Завораживает в этом тексте небывалое — то, чего ни у Надаша, ни вообще, кажется, в мировой литературе не было: разъединенные в авторском анализе, но в действительности связанные воедино «части души» автора-героя опрокидываются — через опыт смерти — в некий универсум как таковой, неведомый никому и уж точно бессубъектный. Такое, вероятно, случается с каждым в момент смерти. Невероятно то, что умирающий умудряется улавливать, соотносить с опытом других, рефлексировать и запоминать как происходящие с ним самим трансформации, так и просто происходящее — вкупе с условиями, в которых оно разворачивается (например, отсутствие времени и пространства в привычном понимании). Благодаря наблюдательности автора (фотографа по первой профессии) и безотказности его ума все случившееся сохраняется, чтобы потом приоткрыться читателям.

Последнее, впрочем, становится возможным уже благодаря героическим усилиям венгерских медиков: ленивой дородной медсестры, самоотверженно разыскивающей плечики, на которые можно повесить дорогой пиджак умирающего, невысокого лысого врача-аскета и черноволосого практиканта с густой щетиной.

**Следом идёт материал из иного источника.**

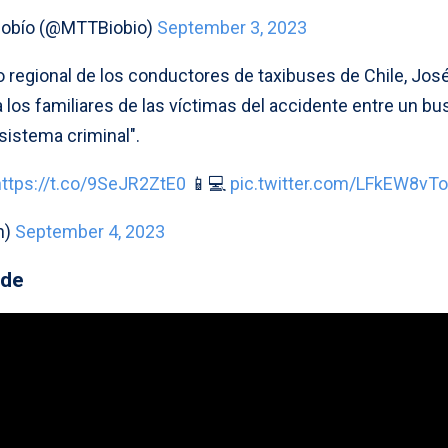
Biobío (@MTTBiobio)
September 3, 2023
o regional de los conductores de taxibuses de Chile, Jos
 los familiares de las víctimas del accidente entre un bu
 sistema criminal".
https://t.co/9SeJR2ZtE0
📱💻
pic.twitter.com/LFkEW8vT
n)
September 4, 2023
rde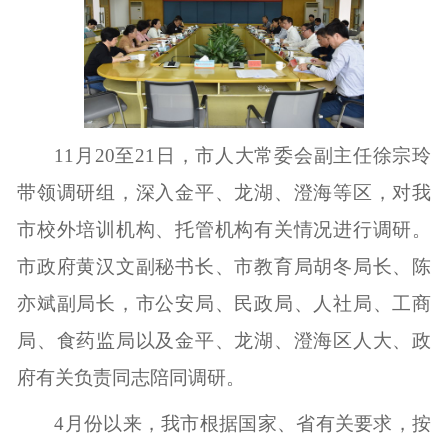
11
月
20
至
21
日，市人大常委会副主任徐宗玲
带领调研组，深入金平、龙湖、澄海等区，对我
市校外培训机构、托管机构有关情况进行调研。
市政府黄汉文副秘书长、市教育局胡冬局长、陈
亦斌副局长，市公安局、民政局、人社局、工商
局、食药监局以及金平、龙湖、澄海区人大、政
府有关负责同志陪同调研。
4
月份以来，我市根据国家、省有关要求，按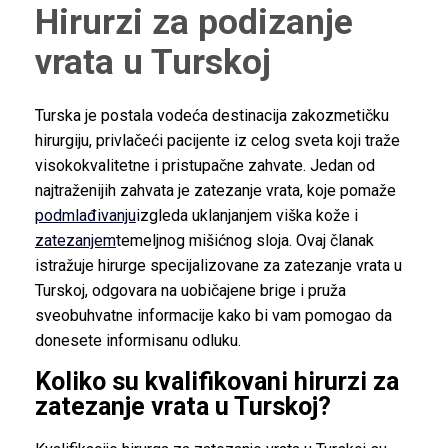
Hirurzi za podizanje
vrata u Turskoj
Turska je postala vodeća destinacija za
kozmetičku
hirurgiju, privlačeći pacijente iz celog sveta koji traže
visokokvalitetne i pristupačne zahvate. Jedan od
najtraženijih zahvata je zatezanje vrata, koje pomaže
podmlađivanju
izgleda uklanjanjem viška kože i
zatezanjem
temeljnog mišićnog sloja. Ovaj članak
istražuje hirurge specijalizovane za zatezanje vrata u
Turskoj, odgovara na uobičajene brige i pruža
sveobuhvatne informacije kako bi vam pomogao da
donesete informisanu odluku.
Koliko su kvalifikovani hirurzi za
zatezanje vrata u Turskoj?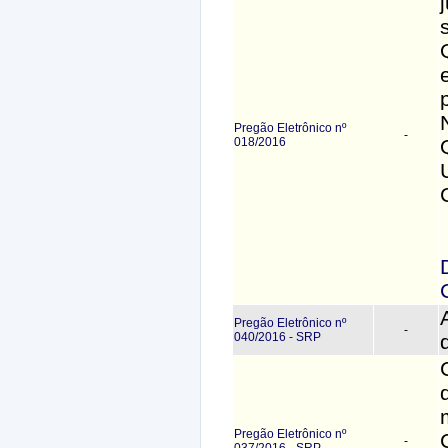
Pregão Eletrônico nº
-
018/2016
Pregão Eletrônico nº
-
040/2016 - SRP
Pregão Eletrônico nº
-
037/2016 - SRP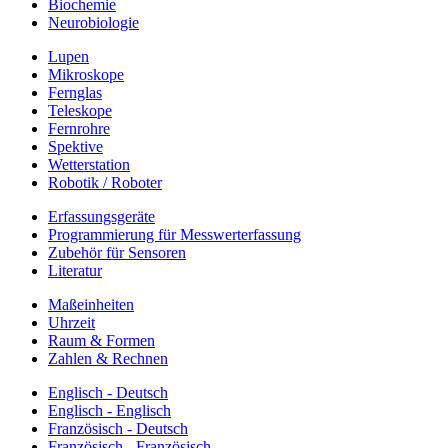
Biochemie
Neurobiologie
Lupen
Mikroskope
Fernglas
Teleskope
Fernrohre
Spektive
Wetterstation
Robotik / Roboter
Erfassungsgeräte
Programmierung für Messwerterfassung
Zubehör für Sensoren
Literatur
Maßeinheiten
Uhrzeit
Raum & Formen
Zahlen & Rechnen
Englisch - Deutsch
Englisch - Englisch
Französisch - Deutsch
Französisch - Französisch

Чтобы написать впоследствии то, что мы читаем, надо было все же остаться в живых. В готовом тексте вернувшийся к жизни Надаш фиксирует и то, что было «на самом деле», «объективно», и то, что переживает он сам, и то, как это все воспринимают окружающие; а когда он вдруг раздваивается на увлекаемое в некую пещеру сознание и лежащее на больничной кровати тело, то подробно описывает и «где мы реально находимся», и больничную палату — последнюю, правда, с какой-то нереалистичной верхней точки.

Борис Дубин заметил о «Собственной смерти», что «этот текст Надаша делает что-то такое с языком описания, с языком представления, с изобразительной тканью, с метафорикой и так далее, после чего литературе сознательной, осознающей себя литературе придется задавать себе вопрос, на чем она, собственно, держится»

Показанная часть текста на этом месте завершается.